[Stored data]
====
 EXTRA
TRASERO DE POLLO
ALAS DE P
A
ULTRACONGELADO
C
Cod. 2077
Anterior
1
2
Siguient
====
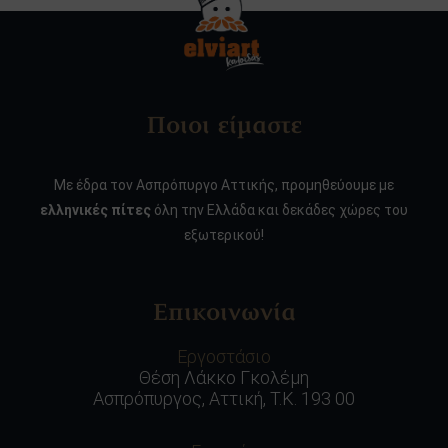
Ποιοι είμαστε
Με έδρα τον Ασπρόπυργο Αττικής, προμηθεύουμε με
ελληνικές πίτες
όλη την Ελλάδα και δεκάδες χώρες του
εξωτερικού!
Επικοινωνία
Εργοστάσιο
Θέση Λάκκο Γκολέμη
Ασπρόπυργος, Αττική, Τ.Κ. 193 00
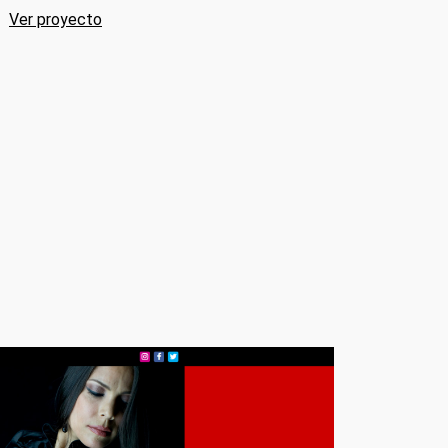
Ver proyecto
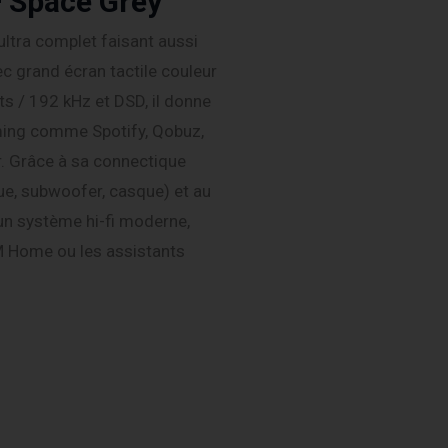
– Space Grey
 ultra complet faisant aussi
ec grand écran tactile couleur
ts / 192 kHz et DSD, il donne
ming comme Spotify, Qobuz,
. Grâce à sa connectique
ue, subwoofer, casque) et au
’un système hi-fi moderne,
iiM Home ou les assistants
====
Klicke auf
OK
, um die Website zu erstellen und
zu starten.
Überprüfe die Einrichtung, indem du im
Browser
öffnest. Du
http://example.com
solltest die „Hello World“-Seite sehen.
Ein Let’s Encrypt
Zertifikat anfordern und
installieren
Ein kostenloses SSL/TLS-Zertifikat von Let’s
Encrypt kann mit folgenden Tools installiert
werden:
====
YOUR TASK:
Wherever the line holding "ec grand écran tactile couleur" falls in the entries above, copy exactly from it through the line holding "iiM Home ou les assistants", inclusive, and add nothing.

EXERCISE OUTPUT:
ec grand écran tactile couleur
ts / 192 kHz et DSD, il donne
ming comme Spotify, Qobuz,
. Grâce à sa connectique
ue, subwoofer, casque) et au
’un système hi-fi moderne,
iiM Home ou les assistants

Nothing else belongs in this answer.